The Data ONTAP auditing process is different than the Microsoft auditing process. Before you configure auditing, you should understand how the Data ONTAP auditing process works.
Audit records are initially stored in binary staging files on individual nodes. If auditing is enabled on an SVM, every member node maintains staging files for that SVM. Periodically, they are consolidated and converted to user-readable event logs, which are stored in the audit event log directory for the SVM.
Auditing can only be enabled on SVMs with FlexVol volumes. When the storage administrator enables auditing on the SVM, the auditing subsystem checks whether staging volumes are present. A staging volume must exist for each aggregate that contains data volumes owned by the SVM. The auditing subsystem creates any needed staging volumes if they do not exist.
The auditing subsystem also completes other prerequisite tasks before auditing is enabled:
The log directory must already exist. The auditing subsystem does not assign a default log file location. If the log directory path specified in the auditing configuration is not a valid path, auditing configuration creation fails with the following error: The specified path "/<path>" does not exist in the namespace belonging to Vserver "<Vserver_name>"
Configuration creation fails if the directory exists but contains symlinks.
After this task is scheduled, auditing is enabled. The SVM auditing configuration and the log files persist across a reboot or if the NFS or CIFS servers are stopped or restarted.
Log consolidation is a scheduled task that runs on a routine basis until auditing is disabled. When auditing is disabled, the consolidation task ensures that all the remaining logs are consolidated.
By default, auditing is guaranteed. Data ONTAP guarantees that all auditable file access events (as specified by configured audit policy ACLs) are recorded, even if a node is unavailable. A requested file operation cannot be completed until the audit record for that operation is saved to the staging volume on persistent storage. If audit records cannot be committed to the disk in the staging files, either because of insufficient space or because of other issues, client operations are denied.
If a node containing volumes belonging to an SVM with auditing enabled is unavailable, the behavior of the auditing consolidation task depends on whether the node's SFO partner (or the HA partner in the case of a two-node cluster) is available.
When a node is not reachable, the consolidation task consolidates the audit records from the other available nodes of that SVM. To identify that it is not complete, the task adds the suffix .partial to the consolidated file name.
Audit event log files are rotated when they reach a configured threshold log size or on a configured schedule. When an event log file is rotated, the scheduled consolidation task first renames the active converted file to a time-stamped archive file, and then creates a new active converted event log file.
When auditing is disabled on the SVM, the consolidation task is triggered one final time. All outstanding, recorded audit records are logged in user-readable format.
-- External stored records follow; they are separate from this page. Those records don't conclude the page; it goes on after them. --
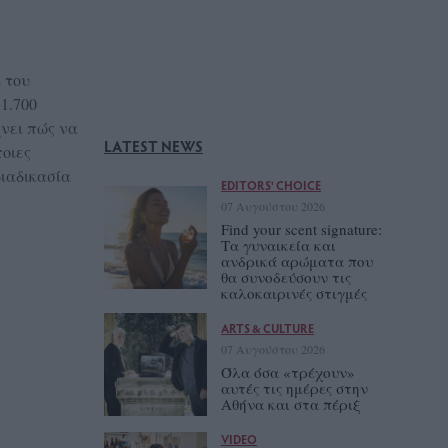
ι του
 1.700
χνει πώς να
LATEST NEWS
οιες
διαδικασία
EDITORS' CHOICE
07 Αυγούστου 2026
Find your scent signature:
Τα γυναικεία και
ανδρικά αρώματα που
θα συνοδεύσουν τις
καλοκαιρινές στιγμές
ARTS & CULTURE
07 Αυγούστου 2026
Όλα όσα «τρέχουν»
αυτές τις ημέρες στην
Αθήνα και στα πέριξ
VIDEO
Existing event logs stored in the event log directory are not deleted when auditing is disabled on the SVM and are available for viewing.
After all existing staging files for that SVM are consolidated, the consolidation task is removed from the schedule. Disabling the auditing configuration for the SVM does not remove the auditing configuration. A storage administrator can reenable auditing at any time.
The auditing consolidation job, which gets created when auditing is enabled, monitors the consolidation task and re-creates it if the consolidation task exits because of an error. Previously, users could delete the auditing consolidation job by using job manager commands such as job delete. Users are no longer allowed to delete the auditing consolidation job.